Page MenuHomePhabricator

Degraded RAID on an-worker1100
Closed, ResolvedPublic

Description

TASK AUTO-GENERATED by Nagios/Icinga RAID event handler

A degraded RAID (megacli) was detected on host an-worker1100. An automatic snapshot of the current RAID status is attached below.

Please sync with the service owner to find the appropriate time window before actually replacing any failed hardware.

CRITICAL: 1 failed LD(s) (Offline)

$ sudo /usr/local/lib/nagios/plugins/get-raid-status-megacli
=== RaidStatus (does not include components in optimal state)
name: Adapter #0

	Virtual Drive: 10 (Target Id: 10)
	RAID Level: Primary-0, Secondary-0, RAID Level Qualifier-0
	State: =====> Offline <=====
	Number Of Drives: 1
	Number of Spans: 1
	Current Cache Policy: WriteThrough, ReadAheadNone, Direct, No Write Cache if Bad BBU

		Span: 0 - Number of PDs: 1

			PD: 0 Information
			Enclosure Device ID: 32
			Slot Number: 10
			Drive's position: DiskGroup: 23, Span: 0, Arm: 0
			Media Error Count: 404
			Other Error Count: 13
			Predictive Failure Count: =====> 7 <=====
			Last Predictive Failure Event Seq Number: 3875

				Raw Size: 1.819 TB [0xe8e088b0 Sectors]
				Firmware state: =====> Failed <=====
				Media Type: Hard Disk Device
				Drive Temperature: 25C (77.00 F)

=== RaidStatus completed

Event Timeline

ticket opened with Dell!
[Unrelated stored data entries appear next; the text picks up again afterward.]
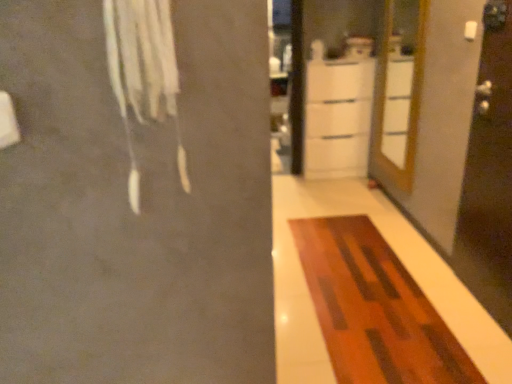 Question: Should I look upward or downward to see wooden at right?

Choices:
 (A) up
 (B) down

Answer: (A)

Question: From a real-world perspective, is white glossy cabinet at center physically below wooden rug at center?

Choices:
 (A) yes
 (B) no

Answer: (B)

Question: Is the position of white glossy cabinet at center less distant than that of wooden rug at center?

Choices:
 (A) yes
 (B) no

Answer: (B)

Question: Is white glossy cabinet at center positioned beyond the bounds of wooden rug at center?

Choices:
 (A) no
 (B) yes

Answer: (B)

Question: Is white glossy cabinet at center to the right of wooden rug at center from the viewer's perspective?

Choices:
 (A) no
 (B) yes

Answer: (B)

Question: Would you say wooden rug at center is part of white glossy cabinet at center's contents?

Choices:
 (A) yes
 (B) no

Answer: (B)

Question: Does white glossy cabinet at center come behind wooden rug at center?

Choices:
 (A) no
 (B) yes

Answer: (B)

Question: Is transparent glass screen door at right beside white glossy cabinet at center?

Choices:
 (A) no
 (B) yes

Answer: (A)

Question: Does transparent glass screen door at right have a larger size compared to white glossy cabinet at center?

Choices:
 (A) yes
 (B) no

Answer: (B)

Question: Considering the relative sizes of transparent glass screen door at right and white glossy cabinet at center in the image provided, is transparent glass screen door at right thinner than white glossy cabinet at center?

Choices:
 (A) yes
 (B) no

Answer: (A)

Question: From a real-world perspective, is transparent glass screen door at right on top of white glossy cabinet at center?

Choices:
 (A) no
 (B) yes

Answer: (B)

Question: Can you confirm if transparent glass screen door at right is taller than white glossy cabinet at center?

Choices:
 (A) no
 (B) yes

Answer: (B)

Question: Is transparent glass screen door at right positioned beyond the bounds of white glossy cabinet at center?

Choices:
 (A) yes
 (B) no

Answer: (A)

Question: Is wooden at right far away from white fabric at upper left?

Choices:
 (A) no
 (B) yes

Answer: (B)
You have successfully submitted request SR1057103007.

@razzi

elukey@an-worker1100:~$ cat /proc/mounts  | grep /var/lib/hadoop/data
/dev/sdx1 /var/lib/hadoop/data/w ext4 rw,relatime 0 0

/dev/sdl1 /var/lib/hadoop/data/k ext4 ro,relatime 0 0   <============= (Note the "ro" read-only flag for this)
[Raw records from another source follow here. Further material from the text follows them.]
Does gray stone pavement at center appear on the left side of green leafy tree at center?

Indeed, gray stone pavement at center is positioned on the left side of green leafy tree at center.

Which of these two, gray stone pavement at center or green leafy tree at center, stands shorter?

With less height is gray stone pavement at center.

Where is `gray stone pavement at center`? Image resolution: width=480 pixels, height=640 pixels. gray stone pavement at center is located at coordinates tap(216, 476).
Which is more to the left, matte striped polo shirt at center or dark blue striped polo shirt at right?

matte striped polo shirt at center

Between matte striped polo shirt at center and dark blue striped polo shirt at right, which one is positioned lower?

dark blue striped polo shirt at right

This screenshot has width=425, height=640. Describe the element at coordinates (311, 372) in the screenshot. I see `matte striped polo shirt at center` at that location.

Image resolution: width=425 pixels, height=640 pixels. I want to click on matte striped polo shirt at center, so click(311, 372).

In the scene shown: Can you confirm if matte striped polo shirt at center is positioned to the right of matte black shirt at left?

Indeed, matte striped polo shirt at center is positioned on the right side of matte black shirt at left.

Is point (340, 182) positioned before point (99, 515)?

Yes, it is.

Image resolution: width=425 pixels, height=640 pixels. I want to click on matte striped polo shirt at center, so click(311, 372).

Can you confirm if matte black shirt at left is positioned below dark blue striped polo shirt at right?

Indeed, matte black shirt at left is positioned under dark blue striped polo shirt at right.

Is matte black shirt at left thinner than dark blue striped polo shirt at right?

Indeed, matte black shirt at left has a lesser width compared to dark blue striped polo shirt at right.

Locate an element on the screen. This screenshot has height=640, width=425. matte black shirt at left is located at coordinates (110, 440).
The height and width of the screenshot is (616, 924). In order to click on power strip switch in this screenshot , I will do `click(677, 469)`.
/dev/sdq1 /var/lib/hadoop/data/n ext4 rw,relatime 0 0
/dev/sde1 /var/lib/hadoop/data/e ext4 rw,relatime 0 0
/dev/sdf1 /var/lib/hadoop/data/g ext4 rw,relatime 0 0
/dev/sds1 /var/lib/hadoop/data/p ext4 rw,relatime 0 0
/dev/sdu1 /var/lib/hadoop/data/s ext4 rw,relatime 0 0
/dev/sdm1 /var/lib/hadoop/data/q ext4 rw,relatime 0 0
/dev/sdo1 /var/lib/hadoop/data/o ext4 rw,relatime 0 0
/dev/sdg1 /var/lib/hadoop/data/f ext4 rw,relatime 0 0
/dev/sdw1 /var/lib/hadoop/data/x ext4 rw,relatime 0 0
/dev/sdd1 /var/lib/hadoop/data/d ext4 rw,relatime 0 0
/dev/sdp1 /var/lib/hadoop/data/t ext4 rw,relatime 0 0
/dev/sdi1 /var/lib/hadoop/data/j ext4 rw,relatime 0 0
/dev/sdh1 /var/lib/hadoop/data/i ext4 rw,relatime 0 0
/dev/sdt1 /var/lib/hadoop/data/u ext4 rw,relatime 0 0
/dev/sdn1 /var/lib/hadoop/data/l ext4 rw,relatime 0 0
/dev/sdc1 /var/lib/hadoop/data/c ext4 rw,relatime 0 0
/dev/sdv1 /var/lib/hadoop/data/v ext4 rw,relatime 0 0
/dev/sdj1 /var/lib/hadoop/data/h ext4 rw,relatime 0 0
/dev/sdk1 /var/lib/hadoop/data/m ext4 rw,relatime 0 0
/dev/sdr1 /var/lib/hadoop/data/r ext4 rw,relatime 0 0

I did the following:

  1. commented the disk in /etc/fstab
  2. umounted it manually - sudo umount /var/lib/hadoop/data/k
  3. ran puppet to regenerate the list of datadir for yarn and hdfs
  4. the yarn nodemanager was down due to this problem, but puppet brought it up again after 3)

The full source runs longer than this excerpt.